With chronic kidney disease, treatment depends on the underlying cause and the stage at which it was diagnosed. The stages range from 1 to 5, with 1 being the earliest stage and five being end-stage kidney disease.

There is no cure for chronic kidney disease and treatment usually aims to control symptoms, impede complications and slow progression of the disease.

Treatment of earlier stage kidney disease typically focuses on:

  • Reducing high blood pressure. Keeping your blood pressure under control can slow the progression of chronic kidney disease. “One of the most important treatments for any kind of kidney disease is to get your blood pressure under excellent control,” Rovin says. “Blood pressure that is not well-controlled is one of the major reasons that kidney disease can progress to failure and dialysis and transplantation. By controlling that blood pressure, we can slow the progressive kidney disease down and preserve native function as long as possible.” This means not only taking any blood pressure medication your doctor prescribes, but also exercising more and reducing salt intake.
  • Reducing cholesterol levels. Because high cholesterol can contribute to cardiovascular disease controlling these if they’re high may slow the progression of kidney disease.
  • Treating anemia. Low iron levels are a problem with some kidney disease patients, and boosting levels can help improve symptoms of fatigue and weakness that might develop alongside kidney disease.
  • Reducing swelling. People with kidney disease have difficulty clearing excess fluid from the body, so diuretics that help move that fluid along may be prescribed.
  • Protecting the bones. Calcium and vitamin D supplements can help reduce the risk of bone fractures that can arise because of kidney disease.

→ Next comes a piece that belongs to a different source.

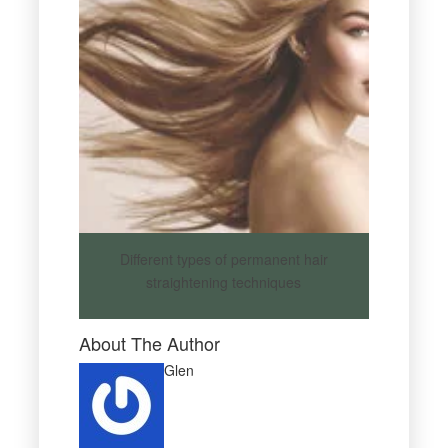
Different types of permanent hair
straightening techniques
About The Author
Glen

Eventually, chronic kidney disease may lead to late-stage kidney disease, also called end-stage kidney disease or renal failure. If you have late-stage, chronic kidney disease, that means your disease has progressed to a point where you’ll need more intensive interventions. There are two options:

  • Dialysis. Dialysis is a mechanical means of filtering the blood of wastes. It must be performed several times per week and often requires that patients spend several hours attached to a hemodialysis machine, which filters waste and excess fluid from the blood, at an outpatient clinic.
  • Kidney transplant. For some patients, a kidney transplant may be recommended. It involves replacing the diseased kidney or kidneys with a kidney or kidneys from a healthy donor. It’s major surgery that can be difficult to organize because of the need for a genetic match from a suitable donor. It also requires that the recipient stay on anti-rejection medications for the rest of his or her life to prevent the body from destroying the new organ.